By Rezo Nodwes -20 août 2021
Vendredi 20 août 2021 ((rezonodwes.com))–
Intervenant à la session extraordinaire du conseil Permanent de l’Organisation des États Américains (OEA) sur la crise humanitaire post-séisme en Haïti, le premier ministre de facto, Ariel Henry, a affirmé que face à la situation résultant du séisme du 14 août 2021, son gouvernement a pris ses responsabilités.

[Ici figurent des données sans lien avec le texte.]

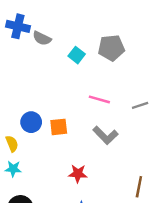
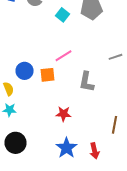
pink line: (99, 99) -> (64, 56), moved, turned -48
gray L-shape: (105, 135) -> (86, 82), turned 55

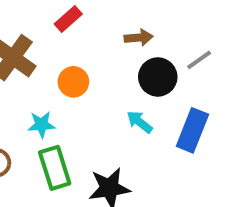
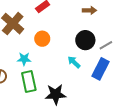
brown arrow: (139, 38) -> (89, 10), moved
gray line: (199, 60) -> (106, 45), moved

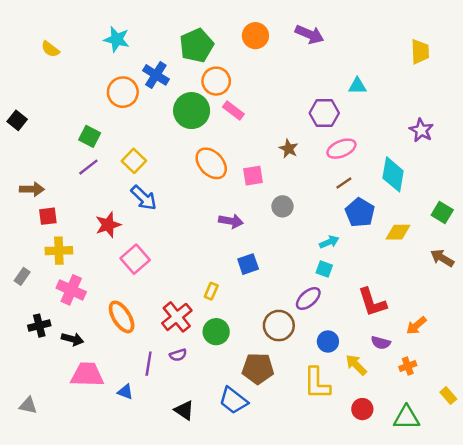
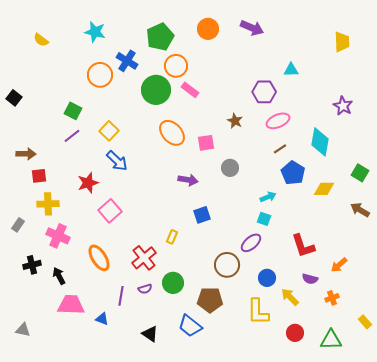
green circle: (216, 332) -> (173, 283), moved
black arrow: (72, 339) -> (59, 276), turned -132

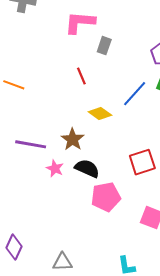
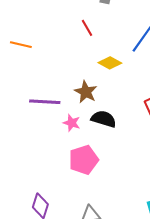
pink pentagon: (106, 197) -> (84, 160), moved

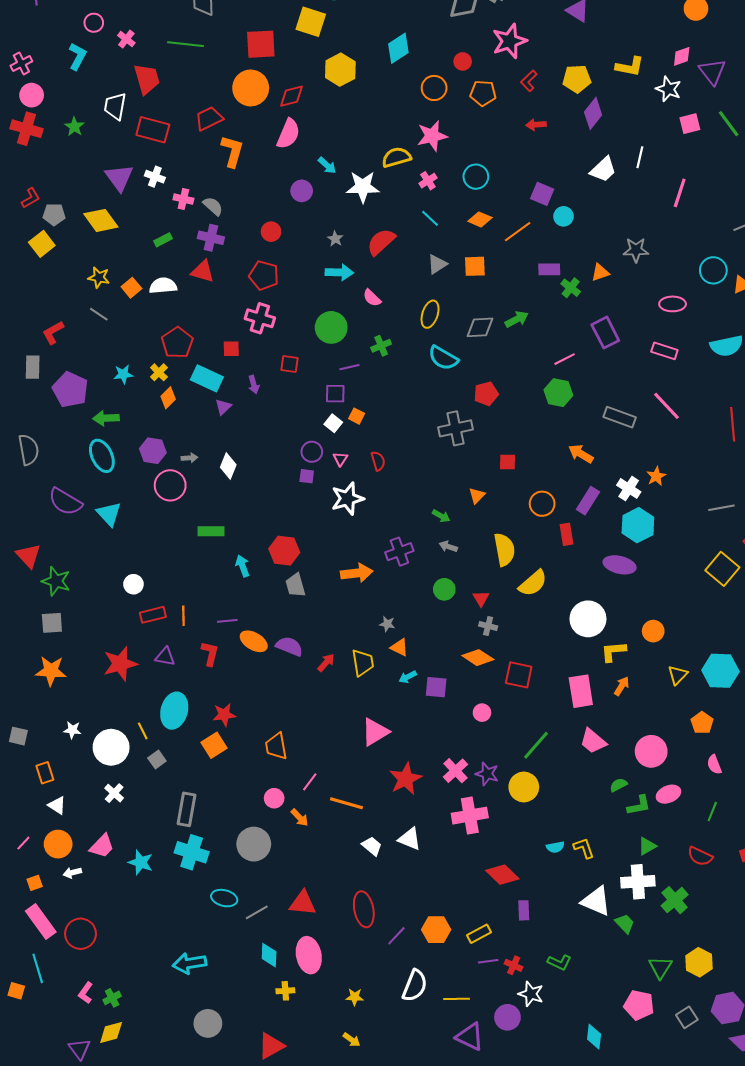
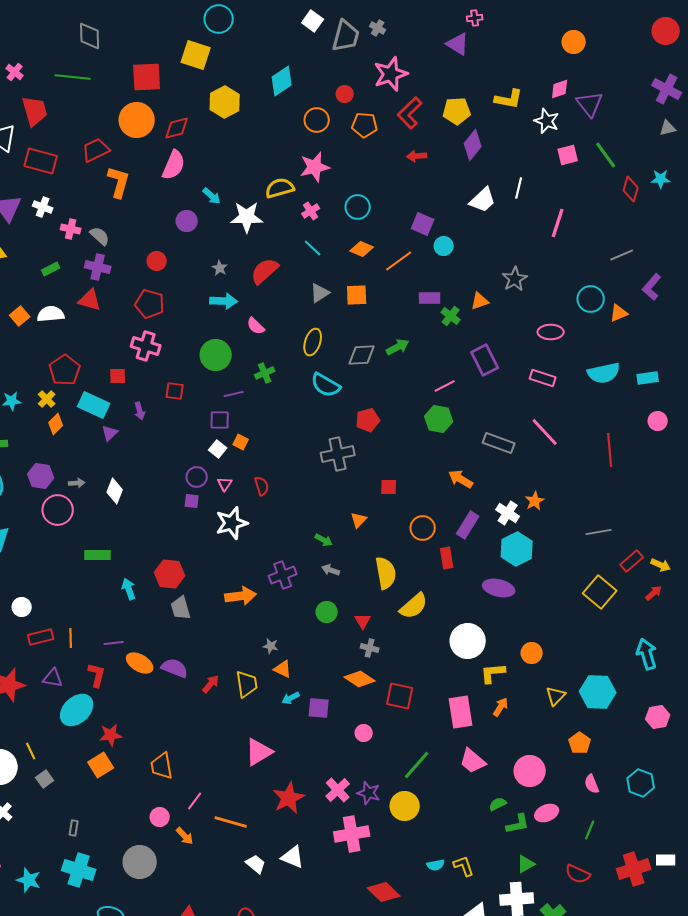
red L-shape: (529, 81) -> (410, 113), size x1.5
gray star: (636, 250) -> (515, 279), turned -30
cyan ellipse: (174, 711) -> (77, 710), moved, turned 32
gray rectangle: (186, 809) -> (74, 828), size x0.5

Le premier ministre de facto, catapulté à la tête du pays par les ambassadeurs du Core Group et de l’OEA, a présenté un récit romancé de la réalité des zones sinistrées, en mettant à son actif une visite sur le terrain pour constater de visu les effets du cataclysme sur la population et cette partie du territoire.
»J’ai rencontré une vieille dame assise devant sa maison complètement détruite, elle avait perdu sa fille dans l’effondrement de la maison, mais elle avait recommencé un petit commerce dans la rue, car elle voulait se prendre en charge et ne dépendre de personne », a raconté le neuro-chirurgien, faisant l’impasse des récriminations de la plupart des habitants des communes qui se plaignent de n’avoir pas vu, plusieurs jours après la catastrophe, l’ombre de l’État haïtien.
Illégal et illégitime, mais se sentant confortable avec l’appui sans réserve des blancs, Ariel Henry promet déjà à l’international que des élections »libres et transparentes » seront organisées »dans les plus brefs délais ».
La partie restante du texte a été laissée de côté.